* _Exercise brief_:
What lines in the material hold the string "icon"? Return every one of them.

BEGIN

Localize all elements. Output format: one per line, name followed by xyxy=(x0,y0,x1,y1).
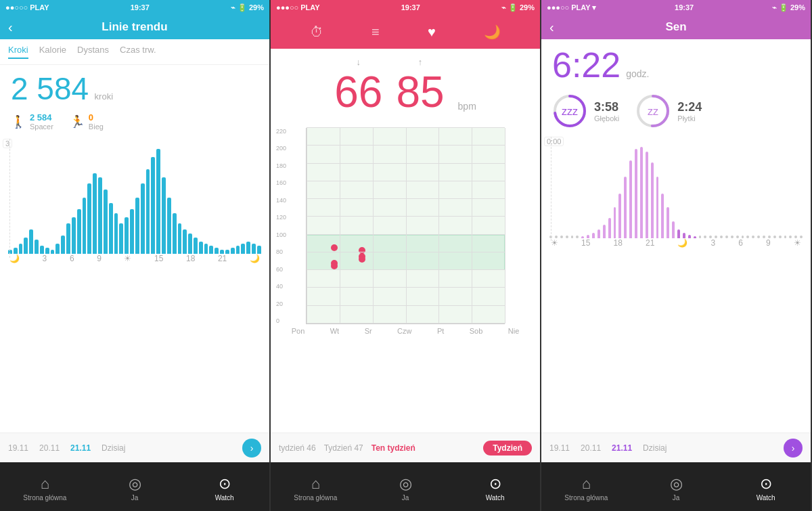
activity-bar-27 xyxy=(151,157,155,254)
bars-container xyxy=(5,139,264,254)
nav-sleep-icon[interactable]: 🌙 xyxy=(484,24,501,40)
date-nav-3: 19.11 20.11 21.11 Dzisiaj › xyxy=(541,432,811,462)
arrow-up: ↑ xyxy=(418,57,423,67)
header-2: ⏱ ≡ ♥ 🌙 xyxy=(271,15,540,49)
tabs-row: Kroki Kalorie Dystans Czas trw. xyxy=(0,39,269,65)
week-47[interactable]: Tydzień 47 xyxy=(324,443,363,453)
sleep-bar-8 xyxy=(592,233,595,238)
nav-me-1[interactable]: ◎ Ja xyxy=(90,475,180,502)
date-list-3: 19.11 20.11 21.11 Dzisiaj xyxy=(549,443,667,453)
nav-home-2[interactable]: ⌂ Strona główna xyxy=(271,475,361,502)
y-marker: 3 xyxy=(3,139,12,148)
back-button-3[interactable]: ‹ xyxy=(549,20,554,35)
battery-1: ⌁ 🔋 29% xyxy=(231,3,264,12)
nav-watch-1[interactable]: ⊙ Watch xyxy=(179,475,269,502)
next-date-button-3[interactable]: › xyxy=(784,439,803,458)
sleep-bar-22 xyxy=(667,207,669,238)
watch-icon-3: ⊙ xyxy=(760,475,772,493)
date-today[interactable]: Dzisiaj xyxy=(102,443,125,453)
x-label-15: 15 xyxy=(154,254,163,263)
sleep-sun-left: ☀ xyxy=(551,238,558,248)
date-19-3[interactable]: 19.11 xyxy=(549,443,570,453)
sleep-bar-14 xyxy=(624,177,627,238)
carrier-2: ●●●○○ PLAY xyxy=(276,3,320,12)
date-19[interactable]: 19.11 xyxy=(8,443,28,453)
screen-sleep: ●●●○○ PLAY ▾ 19:37 ⌁ 🔋 29% ‹ Sen 6:22 go… xyxy=(541,0,812,511)
screen2-nav: ⏱ ≡ ♥ 🌙 xyxy=(279,24,532,40)
tab-czas[interactable]: Czas trw. xyxy=(120,45,156,59)
sleep-bar-27 xyxy=(694,236,696,238)
x-label-3: 3 xyxy=(43,254,47,263)
activity-bar-44 xyxy=(241,244,245,254)
week-current[interactable]: Ten tydzień xyxy=(371,443,415,453)
sleep-bar-3 xyxy=(566,236,568,238)
week-46[interactable]: tydzień 46 xyxy=(279,443,316,453)
back-button-1[interactable]: ‹ xyxy=(8,20,13,35)
run-stat: 🏃 0 Bieg xyxy=(70,112,104,131)
light-sleep: zz 2:24 Płytki xyxy=(635,93,702,129)
day-sr: Sr xyxy=(365,327,372,335)
nav-list-icon[interactable]: ≡ xyxy=(371,24,380,40)
next-date-button[interactable]: › xyxy=(242,439,261,458)
light-sleep-icon: zz xyxy=(635,93,671,129)
week-button[interactable]: Tydzień xyxy=(483,441,532,456)
sleep-x-9: 9 xyxy=(766,238,771,248)
nav-me-2[interactable]: ◎ Ja xyxy=(361,475,451,502)
activity-bar-11 xyxy=(66,223,70,254)
nav-timer-icon[interactable]: ⏱ xyxy=(310,24,323,40)
date-21-active[interactable]: 21.11 xyxy=(70,443,91,453)
activity-bar-31 xyxy=(173,213,177,254)
activity-bar-35 xyxy=(194,238,198,254)
date-20-3[interactable]: 20.11 xyxy=(581,443,601,453)
home-icon-2: ⌂ xyxy=(311,475,320,493)
sleep-bar-34 xyxy=(731,236,734,238)
nav-home-1[interactable]: ⌂ Strona główna xyxy=(0,475,90,502)
nav-heart-icon[interactable]: ♥ xyxy=(428,24,436,40)
activity-bar-20 xyxy=(114,213,118,254)
nav-home-3[interactable]: ⌂ Strona główna xyxy=(541,475,631,502)
bottom-nav-1: ⌂ Strona główna ◎ Ja ⊙ Watch xyxy=(0,462,269,511)
x-label-18: 18 xyxy=(186,254,195,263)
nav-watch-3[interactable]: ⊙ Watch xyxy=(721,475,811,502)
activity-bar-36 xyxy=(199,242,203,254)
grid-v-1 xyxy=(340,128,340,324)
svg-text:zzz: zzz xyxy=(562,106,578,117)
sleep-bar-42 xyxy=(773,236,776,238)
sleep-bar-43 xyxy=(779,236,782,238)
step-count-display: 2 584 kroki xyxy=(0,65,269,110)
x-label-21: 21 xyxy=(218,254,227,263)
status-bar-1: ●●○○○ PLAY 19:37 ⌁ 🔋 29% xyxy=(0,0,269,15)
sleep-phases: zzz 3:58 Głęboki zz 2:24 Płytki xyxy=(541,88,811,134)
deep-sleep-info: 3:58 Głęboki xyxy=(594,100,619,123)
activity-bar-25 xyxy=(141,183,145,254)
day-pon: Pon xyxy=(292,327,305,335)
nav-me-3[interactable]: ◎ Ja xyxy=(631,475,721,502)
sleep-sun-right: ☀ xyxy=(794,238,801,248)
activity-bar-38 xyxy=(209,246,213,254)
grid-v-3 xyxy=(406,128,407,324)
tab-dystans[interactable]: Dystans xyxy=(77,45,109,59)
nav-watch-2[interactable]: ⊙ Watch xyxy=(450,475,540,502)
sleep-x-3: 3 xyxy=(711,238,716,248)
activity-bar-14 xyxy=(83,198,87,254)
activity-bar-23 xyxy=(130,209,134,254)
day-pt: Pt xyxy=(437,327,444,335)
scatter-chart xyxy=(306,128,505,324)
date-21-3[interactable]: 21.11 xyxy=(612,443,632,453)
tab-kroki[interactable]: Kroki xyxy=(8,45,28,59)
content-1: Kroki Kalorie Dystans Czas trw. 2 584 kr… xyxy=(0,39,269,432)
date-today-3[interactable]: Dzisiaj xyxy=(643,443,667,453)
date-20[interactable]: 20.11 xyxy=(39,443,60,453)
sleep-bar-23 xyxy=(672,221,675,238)
sleep-bar-20 xyxy=(656,177,659,238)
activity-bar-9 xyxy=(55,244,60,254)
light-sleep-label: Płytki xyxy=(677,114,702,123)
me-label-3: Ja xyxy=(673,494,680,502)
y-axis-labels: 220200180160 14012010080 6040200 xyxy=(276,128,286,324)
activity-bar-18 xyxy=(104,190,108,254)
run-value: 0 xyxy=(89,112,104,123)
sub-stats: 🚶 2 584 Spacer 🏃 0 Bieg xyxy=(0,110,269,133)
home-icon-3: ⌂ xyxy=(582,475,591,493)
scatter-x-labels: Pon Wt Sr Czw Pt Sob Nie xyxy=(271,324,540,338)
tab-kalorie[interactable]: Kalorie xyxy=(39,45,66,59)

END

* _Solution below_:
nav-sleep-icon[interactable]: 🌙 xyxy=(484,24,501,40)
watch-icon-3: ⊙ xyxy=(760,475,772,493)
nav-list-icon[interactable]: ≡ xyxy=(371,24,380,40)
light-sleep-icon: zz xyxy=(635,93,671,129)
nav-timer-icon[interactable]: ⏱ xyxy=(310,24,323,40)
home-icon-2: ⌂ xyxy=(311,475,320,493)
nav-heart-icon[interactable]: ♥ xyxy=(428,24,436,40)
home-icon-3: ⌂ xyxy=(582,475,591,493)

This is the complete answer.